Philippe Grégoire (PG) : Une bancassurance est une banque qui offre des produits d’assurance à la liste de clients affiliés à ses services bancaires. On peut également faire entrer dans cette définition la banque qui conseille à des clients de se procurer de l’assurance dans une de ses filiales.
Au Canada, le phénomène est moins présent qu’en Europe, car les banques d’ici doivent se plier à la Loi sur les banques. L’article 416 de cette loi interdit aux banques de se livrer au commerce de l’assurance, d’agir à titre d’agent pour la souscription d’assurance ou de fournir des locaux aux compagnies dans leurs succursales canadiennes. Cependant, les banques canadiennes peuvent vendre des produits d’assurance liés aux services ou aux produits bancaires qu’elles vendent.
FI : La présence des banques en assurance nuit-elle aux assureurs ?
PG : La plupart des banques offrent déjà de l’assurance automobile et de l’assurance habitation. La présence de filiales bancaires augmente la concurrence. Le marché est plus compétitif, ce qui tire les prix vers le bas et pousse les assureurs à développer des produits plus innovants et plus attrayants.
FI : Devrions-nous ouvrir complètement le secteur de l’assurance aux banques ?

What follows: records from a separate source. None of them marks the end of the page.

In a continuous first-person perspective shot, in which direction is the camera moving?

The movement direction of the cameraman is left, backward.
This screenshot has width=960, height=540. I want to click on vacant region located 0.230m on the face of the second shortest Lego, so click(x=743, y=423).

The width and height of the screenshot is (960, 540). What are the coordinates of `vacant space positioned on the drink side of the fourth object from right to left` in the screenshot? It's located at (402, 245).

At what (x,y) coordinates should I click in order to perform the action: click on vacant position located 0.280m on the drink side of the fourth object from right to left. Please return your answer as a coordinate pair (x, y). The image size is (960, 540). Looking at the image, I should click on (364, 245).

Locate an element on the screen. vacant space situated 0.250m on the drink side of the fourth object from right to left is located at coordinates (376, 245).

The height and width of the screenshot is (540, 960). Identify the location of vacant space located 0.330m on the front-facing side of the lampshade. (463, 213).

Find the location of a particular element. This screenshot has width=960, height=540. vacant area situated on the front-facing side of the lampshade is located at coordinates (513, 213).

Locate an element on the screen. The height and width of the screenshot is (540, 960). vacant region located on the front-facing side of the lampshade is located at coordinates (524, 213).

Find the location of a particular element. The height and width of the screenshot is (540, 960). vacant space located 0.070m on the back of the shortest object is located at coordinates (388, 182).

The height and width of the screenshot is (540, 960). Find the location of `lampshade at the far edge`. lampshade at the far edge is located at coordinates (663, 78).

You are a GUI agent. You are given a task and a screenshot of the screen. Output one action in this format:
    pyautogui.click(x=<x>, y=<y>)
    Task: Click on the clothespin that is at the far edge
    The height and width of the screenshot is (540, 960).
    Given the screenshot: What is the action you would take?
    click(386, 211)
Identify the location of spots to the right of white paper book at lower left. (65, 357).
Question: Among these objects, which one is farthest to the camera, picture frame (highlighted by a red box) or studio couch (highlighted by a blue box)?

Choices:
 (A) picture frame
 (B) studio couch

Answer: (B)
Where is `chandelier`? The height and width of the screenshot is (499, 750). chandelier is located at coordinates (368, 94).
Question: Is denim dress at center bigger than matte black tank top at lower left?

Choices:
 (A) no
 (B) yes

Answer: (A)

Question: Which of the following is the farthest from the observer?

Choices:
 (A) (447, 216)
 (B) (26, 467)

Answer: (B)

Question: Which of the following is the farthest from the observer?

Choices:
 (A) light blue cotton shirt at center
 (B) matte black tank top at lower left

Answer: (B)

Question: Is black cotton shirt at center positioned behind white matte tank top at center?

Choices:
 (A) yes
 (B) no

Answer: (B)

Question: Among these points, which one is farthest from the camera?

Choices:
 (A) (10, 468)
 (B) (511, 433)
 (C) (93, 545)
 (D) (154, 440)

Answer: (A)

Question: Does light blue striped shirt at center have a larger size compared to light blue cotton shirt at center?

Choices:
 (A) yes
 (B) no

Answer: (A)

PG : Telle qu’elle est actuellement, la loi canadienne est bonne. Comme les banques ne vendent pas des produits d’assurance directement dans leurs succursales, cela freine le dédoublement. En effet, qui vendrait les produits d’assurance dans une succursale bancaire ? Un spécialiste hypothécaire ? Ce n’est pas nécessairement la personne qui connaît le mieux l’assurance. Il y a un risque de vente de produits d’assurance vie, par exemple, qui seraient déjà couverts par une autre police.
FI : Lorsqu’il est question du développement de bancassurances, que devrions-nous considérer ?

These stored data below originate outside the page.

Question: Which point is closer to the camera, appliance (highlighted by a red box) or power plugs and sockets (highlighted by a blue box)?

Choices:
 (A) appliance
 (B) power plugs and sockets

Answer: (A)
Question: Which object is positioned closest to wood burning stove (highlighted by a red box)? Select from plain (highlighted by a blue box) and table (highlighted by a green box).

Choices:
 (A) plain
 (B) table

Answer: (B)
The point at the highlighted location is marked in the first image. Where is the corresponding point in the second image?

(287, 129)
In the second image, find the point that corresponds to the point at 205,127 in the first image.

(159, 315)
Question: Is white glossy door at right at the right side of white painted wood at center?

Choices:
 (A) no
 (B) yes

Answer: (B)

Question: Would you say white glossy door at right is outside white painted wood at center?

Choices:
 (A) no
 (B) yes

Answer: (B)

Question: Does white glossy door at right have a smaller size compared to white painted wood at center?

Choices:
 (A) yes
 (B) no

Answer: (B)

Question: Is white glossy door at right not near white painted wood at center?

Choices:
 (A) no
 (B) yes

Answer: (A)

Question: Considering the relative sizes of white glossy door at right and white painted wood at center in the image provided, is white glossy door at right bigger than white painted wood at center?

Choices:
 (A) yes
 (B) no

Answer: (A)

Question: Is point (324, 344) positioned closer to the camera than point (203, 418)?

PG : La question n’est pas de savoir si le consommateur est capable de contracter des polices d’assurance au plus faible coût possible, mais plutôt de savoir si le système actuel permet aux consommateurs d’optimiser leur couverture d’assurance. Selon moi, en vendant dans les succursales bancaires, on ouvrirait la porte à un dédoublement.
FI : Que voulez-vous dire par dédoublement ?

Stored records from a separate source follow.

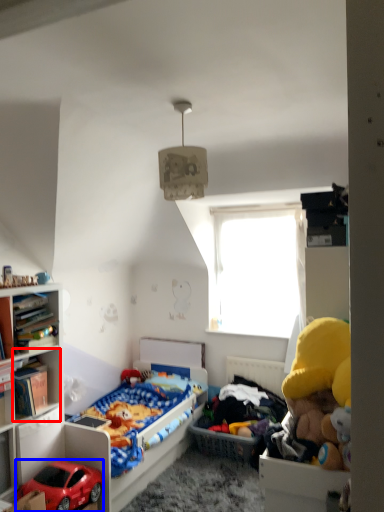 Question: Which of the following is the closest to the observer, cabinet (highlighted by a red box) or car (highlighted by a blue box)?

Choices:
 (A) cabinet
 (B) car

Answer: (B) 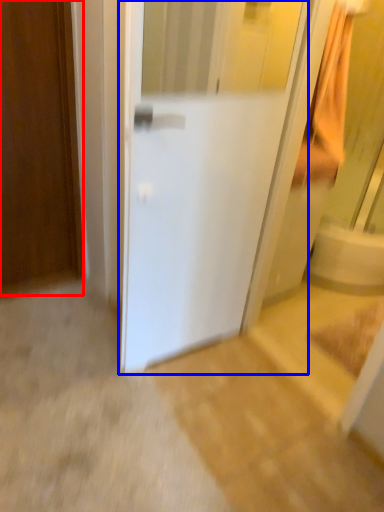 Question: Among these objects, which one is farthest to the camera, door (highlighted by a red box) or door (highlighted by a blue box)?

Choices:
 (A) door
 (B) door

Answer: (A) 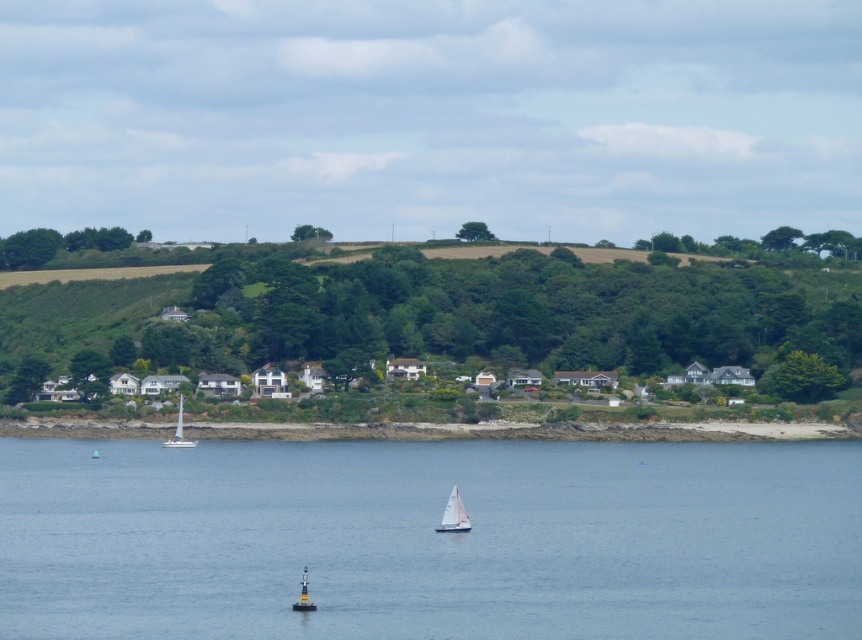 Question: Which object is positioned farthest from the white sailboat at left?

Choices:
 (A) green leafy hillside at center
 (B) yellow buoy at center

Answer: (B)

Question: Can you confirm if white sailboat at left is bigger than yellow buoy at center?

Choices:
 (A) yes
 (B) no

Answer: (B)

Question: Does green leafy hillside at center have a greater width compared to white sailboat at left?

Choices:
 (A) no
 (B) yes

Answer: (B)

Question: Which of these objects is positioned farthest from the white sailboat at center?

Choices:
 (A) green leafy hillside at center
 (B) transparent blue water at center
 (C) yellow buoy at center

Answer: (A)

Question: Which object is farther from the camera taking this photo?

Choices:
 (A) yellow buoy at center
 (B) white sailboat at center
 (C) green leafy hillside at center
 (D) white sailboat at left

Answer: (D)

Question: Is green leafy hillside at center to the left of yellow buoy at center from the viewer's perspective?

Choices:
 (A) yes
 (B) no

Answer: (B)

PG : Laissez-moi vous raconter quelque chose : il n’y pas si longtemps, c’était possible d’acheter dans un aéroport une assurance vie pour le temps d’un vol. Quand on y pense, c’est complètement inutile pour quelqu’un qui a déjà une assurance vie. Même constat pour l’assurance d’une voiture de location, qui est déjà couverte par une carte de crédit. Dans l’univers de l’assurance, il vaut mieux prendre le temps de magasiner et le faire au bon endroit.
FI : Dans une bancassurance, le volet bancaire fragilise-t-il celui de l’assurance ?
PG : Oui. Une banque est sujette à des risques systémiques. Les banques sont interconnectées ; elles se prêtent et empruntent entre elles. Alors, si une banque est en difficulté, le réseau bancaire peut rapidement le devenir.
La situation est tout autre en assurance. Les assureurs ne sont pas sujets aux risques systémiques. Alors qu’il faut agir vite et liquider son actif quand une banque est en difficulté, ce n’est pas le cas d’un assureur, dont les obligations s’étendent sur une longue période. Le temps de réaction n’est pas le même. Autrement dit, l’univers des assureurs est beaucoup plus stable.